As most of my friends will know, I’m an authority on pretty much anything and everything.  Today that includes association football’s Confederations Cup, which judging by the amount of Twitterspew on my Facebook newsfeed was a very popular event.  (It was a veritable clusterfuck of social networking, believe you me.  And as a note for those of you who find it necessary to tweet a sporting event live, please get your timing right if you insist on counting down.  Football has injury time.  It’s annoying to see you post “One minute left” and then say “Three minutes left” five minutes later.)

In the event, the Confederations Cup is interesting – and useful – principally as a dry run for the World Cup next year.  In that vein my thoughts:

  • South Africa’s much-maligned World Cup preparations came through very well.  Attendance was good, though not stellar, and by all most accounts the administration of the tournament was excellent, aided by a large number of volunteers, extra security personnel and perhaps a little local bonhomie.  The stadia in use are obviously only a portion of those in the real deal, but they were complete and there weren’t technical problems.
  • Speaking of the crowds, those horn things?  No.  Absolutely not.

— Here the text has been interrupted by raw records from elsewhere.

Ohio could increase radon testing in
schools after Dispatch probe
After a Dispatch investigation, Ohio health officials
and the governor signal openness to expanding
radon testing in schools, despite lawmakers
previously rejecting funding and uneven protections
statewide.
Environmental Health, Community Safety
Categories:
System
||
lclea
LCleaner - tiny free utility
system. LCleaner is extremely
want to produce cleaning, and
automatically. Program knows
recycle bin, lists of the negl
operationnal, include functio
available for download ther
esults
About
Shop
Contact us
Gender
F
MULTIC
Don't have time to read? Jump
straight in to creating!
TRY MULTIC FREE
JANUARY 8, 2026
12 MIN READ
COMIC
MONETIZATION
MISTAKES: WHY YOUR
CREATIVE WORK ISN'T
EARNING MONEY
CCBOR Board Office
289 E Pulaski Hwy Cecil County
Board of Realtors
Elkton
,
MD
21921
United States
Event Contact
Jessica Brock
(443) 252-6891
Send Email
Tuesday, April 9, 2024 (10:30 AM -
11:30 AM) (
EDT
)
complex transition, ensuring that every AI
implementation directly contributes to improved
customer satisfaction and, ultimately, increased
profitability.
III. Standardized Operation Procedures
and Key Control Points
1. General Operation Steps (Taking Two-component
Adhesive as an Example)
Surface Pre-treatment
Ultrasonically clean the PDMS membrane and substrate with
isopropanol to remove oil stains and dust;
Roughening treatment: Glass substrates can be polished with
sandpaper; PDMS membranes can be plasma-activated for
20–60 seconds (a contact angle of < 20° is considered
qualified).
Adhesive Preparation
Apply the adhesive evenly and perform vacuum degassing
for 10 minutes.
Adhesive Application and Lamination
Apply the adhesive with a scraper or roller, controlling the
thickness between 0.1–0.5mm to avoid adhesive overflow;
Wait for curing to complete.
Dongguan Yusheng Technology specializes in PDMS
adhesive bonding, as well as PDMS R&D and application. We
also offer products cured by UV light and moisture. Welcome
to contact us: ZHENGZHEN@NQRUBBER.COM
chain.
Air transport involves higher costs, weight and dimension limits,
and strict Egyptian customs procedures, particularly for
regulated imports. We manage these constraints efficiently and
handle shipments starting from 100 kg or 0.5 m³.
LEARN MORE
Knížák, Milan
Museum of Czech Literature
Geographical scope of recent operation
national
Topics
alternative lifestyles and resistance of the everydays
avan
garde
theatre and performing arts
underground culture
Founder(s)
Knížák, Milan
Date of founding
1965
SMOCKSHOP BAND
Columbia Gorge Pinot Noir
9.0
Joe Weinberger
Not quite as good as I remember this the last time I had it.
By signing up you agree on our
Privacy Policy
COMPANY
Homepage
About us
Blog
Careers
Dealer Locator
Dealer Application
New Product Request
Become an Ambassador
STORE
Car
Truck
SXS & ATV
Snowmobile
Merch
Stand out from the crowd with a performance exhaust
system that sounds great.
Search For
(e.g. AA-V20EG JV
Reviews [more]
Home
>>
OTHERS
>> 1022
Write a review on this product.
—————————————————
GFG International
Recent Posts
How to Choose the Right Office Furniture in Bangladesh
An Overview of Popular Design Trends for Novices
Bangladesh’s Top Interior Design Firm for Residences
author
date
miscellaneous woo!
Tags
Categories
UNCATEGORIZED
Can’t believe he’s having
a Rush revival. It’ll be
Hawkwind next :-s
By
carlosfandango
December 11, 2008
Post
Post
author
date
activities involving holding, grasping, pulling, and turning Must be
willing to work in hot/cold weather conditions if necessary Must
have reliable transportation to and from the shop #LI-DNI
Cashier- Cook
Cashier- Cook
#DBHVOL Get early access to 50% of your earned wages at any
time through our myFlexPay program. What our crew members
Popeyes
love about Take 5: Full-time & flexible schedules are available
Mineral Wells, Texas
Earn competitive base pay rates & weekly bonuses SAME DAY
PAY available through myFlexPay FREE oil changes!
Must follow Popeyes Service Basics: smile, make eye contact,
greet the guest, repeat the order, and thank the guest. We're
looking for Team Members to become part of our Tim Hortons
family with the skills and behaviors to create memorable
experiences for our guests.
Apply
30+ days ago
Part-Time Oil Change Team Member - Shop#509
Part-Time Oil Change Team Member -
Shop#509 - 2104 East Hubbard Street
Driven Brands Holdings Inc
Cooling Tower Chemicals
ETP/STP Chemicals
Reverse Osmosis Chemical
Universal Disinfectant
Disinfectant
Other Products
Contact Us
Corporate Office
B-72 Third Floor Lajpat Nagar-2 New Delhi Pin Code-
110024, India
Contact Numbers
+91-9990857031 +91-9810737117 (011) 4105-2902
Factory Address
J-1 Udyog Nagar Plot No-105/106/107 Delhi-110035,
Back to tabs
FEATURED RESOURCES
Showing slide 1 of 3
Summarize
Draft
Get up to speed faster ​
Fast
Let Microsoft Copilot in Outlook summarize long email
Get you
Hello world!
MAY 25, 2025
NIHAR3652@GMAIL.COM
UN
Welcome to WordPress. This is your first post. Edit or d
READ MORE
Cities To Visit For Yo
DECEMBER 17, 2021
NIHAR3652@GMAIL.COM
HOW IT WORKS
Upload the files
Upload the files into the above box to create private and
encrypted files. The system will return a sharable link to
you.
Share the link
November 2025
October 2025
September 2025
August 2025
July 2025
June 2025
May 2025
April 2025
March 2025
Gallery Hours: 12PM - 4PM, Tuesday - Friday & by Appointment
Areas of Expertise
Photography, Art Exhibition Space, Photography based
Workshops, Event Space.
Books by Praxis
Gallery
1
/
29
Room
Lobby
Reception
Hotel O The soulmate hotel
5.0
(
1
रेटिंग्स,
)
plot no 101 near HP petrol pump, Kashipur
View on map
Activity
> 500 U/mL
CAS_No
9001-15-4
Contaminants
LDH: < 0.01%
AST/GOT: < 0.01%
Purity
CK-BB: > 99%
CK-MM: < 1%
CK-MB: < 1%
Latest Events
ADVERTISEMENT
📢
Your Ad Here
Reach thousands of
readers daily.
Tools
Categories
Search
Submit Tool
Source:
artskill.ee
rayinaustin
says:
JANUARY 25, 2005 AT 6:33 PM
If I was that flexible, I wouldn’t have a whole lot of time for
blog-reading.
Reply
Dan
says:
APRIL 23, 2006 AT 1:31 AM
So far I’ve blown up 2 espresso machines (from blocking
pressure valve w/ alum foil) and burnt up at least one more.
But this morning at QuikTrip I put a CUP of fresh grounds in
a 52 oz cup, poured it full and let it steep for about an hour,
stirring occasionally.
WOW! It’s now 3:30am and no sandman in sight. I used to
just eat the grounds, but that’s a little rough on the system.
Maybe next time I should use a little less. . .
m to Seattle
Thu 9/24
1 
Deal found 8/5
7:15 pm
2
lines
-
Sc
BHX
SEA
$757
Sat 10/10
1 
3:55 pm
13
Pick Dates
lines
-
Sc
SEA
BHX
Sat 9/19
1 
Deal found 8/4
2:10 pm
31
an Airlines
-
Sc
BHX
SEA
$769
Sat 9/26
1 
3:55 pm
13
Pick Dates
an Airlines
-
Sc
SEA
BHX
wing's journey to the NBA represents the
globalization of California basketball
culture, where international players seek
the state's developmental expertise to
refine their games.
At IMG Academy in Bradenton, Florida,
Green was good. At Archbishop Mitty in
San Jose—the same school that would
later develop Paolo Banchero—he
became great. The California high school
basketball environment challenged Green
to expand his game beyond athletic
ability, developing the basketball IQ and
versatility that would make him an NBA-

  • Of the competitor nations, Spain was the most disappointing.  As my friend Aldo is fond of pointing out, they are  vastly overrated.  A European Cup champion does not a great team make, and Spain’s loss to the US was due much more to their failure than our success.  Granted this is a tournament of marginal importance to them and they are much more reticent to risk injury to their best players, especially in the midst of World Cup qualifiers.   But then that didn’t stop Brazil.  Spain has an easy qualifying group that they are not dominating and they only took third place to host South Africa (who have a right to be proud of themselves) with difficulty.  They should be worried about 2010.
  • This overlooks Italy.  But their loss was a fluke, and a bizarre one, and they only missed out on the semifinals on the tiebreak.  (In my opinion, if two teams in a group are tied and one beat the other, as Italy did America, the winner should move on; but I have basically nothing but minority opinions.)  They hardly shined following their dismal European Cup performance last year, and they too are having trouble in an easy qualifying group for 2010.
  • New Zealand is living proof that Oceania shouldn’t have its own league.  Australia was smart to get out while the getting was good and score a guaranteed place in every World Cup.  Iraq and Egypt both turned in respectable performances, though there’s a reason why the former didn’t qualify for 2010.  South Africa, as noted, did very well.
  • That brings me to the US.  The good news is that we’re no longer a third-rate team.  We are a second-rate team.  Brazil struggled in the first half and failed to control the ball, but what I imagine was the threat of an anonymous death in a Sao Paulo stream riled them to usual form.   Once Brazil decided to win we were not a match for them, and it brought into pretty stark relief where we stand.  The US is a team on par with Australia, Japan, Argentina or Denmark.  We are far from bad, and I would be legitimately surprised if we missed out on the group of eight next year.  But I’d be equally surprised if we made it to the semifinals, much less further.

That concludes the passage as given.